| Task description |
An exact copy of the lines from the start of the material below through the line containing "Seventy . So" is the required answer, and it includes no pictures.

------------------------------

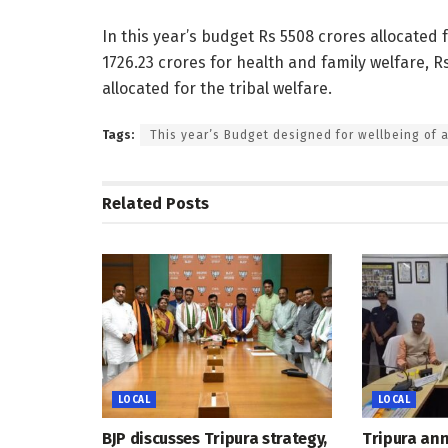
In this year’s budget Rs 5508 crores allocated 
1726.23 crores for health and family welfare, Rs
allocated for the tribal welfare.
Tags:
This year’s Budget designed for wellbeing of a
Related
Posts
LOCAL
LOCAL
BJP discusses Tripura strategy,
Tripura an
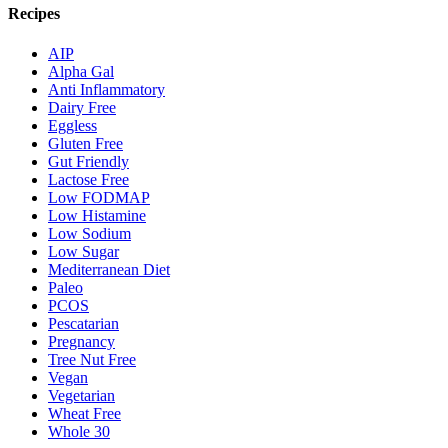
Recipes
AIP
Alpha Gal
Anti Inflammatory
Dairy Free
Eggless
Gluten Free
Gut Friendly
Lactose Free
Low FODMAP
Low Histamine
Low Sodium
Low Sugar
Mediterranean Diet
Paleo
PCOS
Pescatarian
Pregnancy
Tree Nut Free
Vegan
Vegetarian
Wheat Free
Whole 30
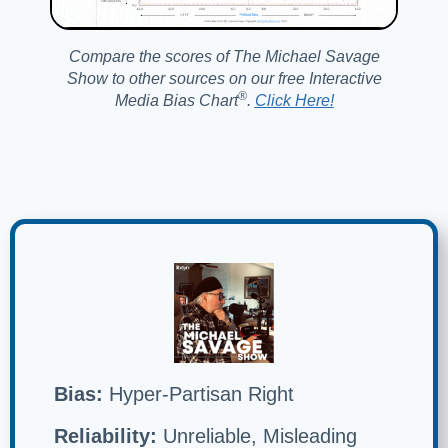
Compare the scores of The Michael Savage
Show to other sources on our free Interactive
®️
Media Bias Chart
.
Click Here!
Bias:
Hyper-Partisan Right
Reliability:
Unreliable, Misleading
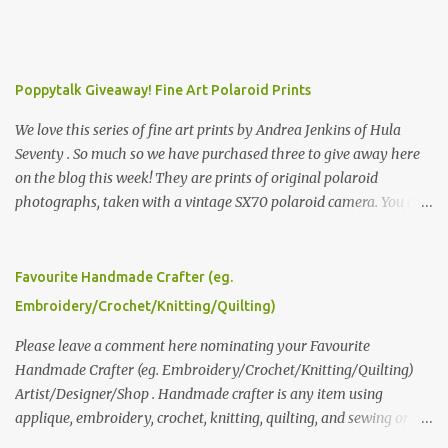
Poppytalk Giveaway! Fine Art Polaroid Prints
We love this series of fine art prints by Andrea Jenkins of Hula
Seventy . So much so we have purchased three to give away here
on the blog this week! They are prints of original polaroid
photographs, taken with a vintage SX70 polaroid camera. You can
click here to read more about how and why Andrea created the
series and here to see more of her work. To enter the giveaway,
please leave a comment here (at this post) answering the
Favourite Handmade Crafter (eg.
following: No. 1: What you dreamed of becoming as a child? No. 2:
Embroidery/Crochet/Knitting/Quilting)
What do you dream of now? We will pick the best answer (or what
we think is the best answer) Friday morning. The contest will run
Please leave a comment here nominating your Favourite
through to Thursday, June 3rd at 9pm (Pacific). Good luck
Handmade Crafter (eg. Embroidery/Crochet/Knitting/Quilting)
everyone!
Artist/Designer/Shop . Handmade crafter is any item using
applique, embroidery, crochet, knitting, quilting, and sewing or
mixed.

------------------------------

| Task output |
In this year’s budget Rs 5508 crores allocated 
1726.23 crores for health and family welfare, Rs
allocated for the tribal welfare.
Tags:
This year’s Budget designed for wellbeing of a
Related
Posts
LOCAL
LOCAL
BJP discusses Tripura strategy,
Tripura an
Recipes
AIP
Alpha Gal
Anti Inflammatory
Dairy Free
Eggless
Gluten Free
Gut Friendly
Lactose Free
Low FODMAP
Low Histamine
Low Sodium
Low Sugar
Mediterranean Diet
Paleo
PCOS
Pescatarian
Pregnancy
Tree Nut Free
Vegan
Vegetarian
Wheat Free
Whole 30
Compare the scores of The Michael Savage
Show to other sources on our free Interactive
®️
Media Bias Chart
.
Click Here!
Bias:
Hyper-Partisan Right
Reliability:
Unreliable, Misleading
Poppytalk Giveaway! Fine Art Polaroid Prints
We love this series of fine art prints by Andrea Jenkins of Hula
Seventy . So much so we have purchased three to give away here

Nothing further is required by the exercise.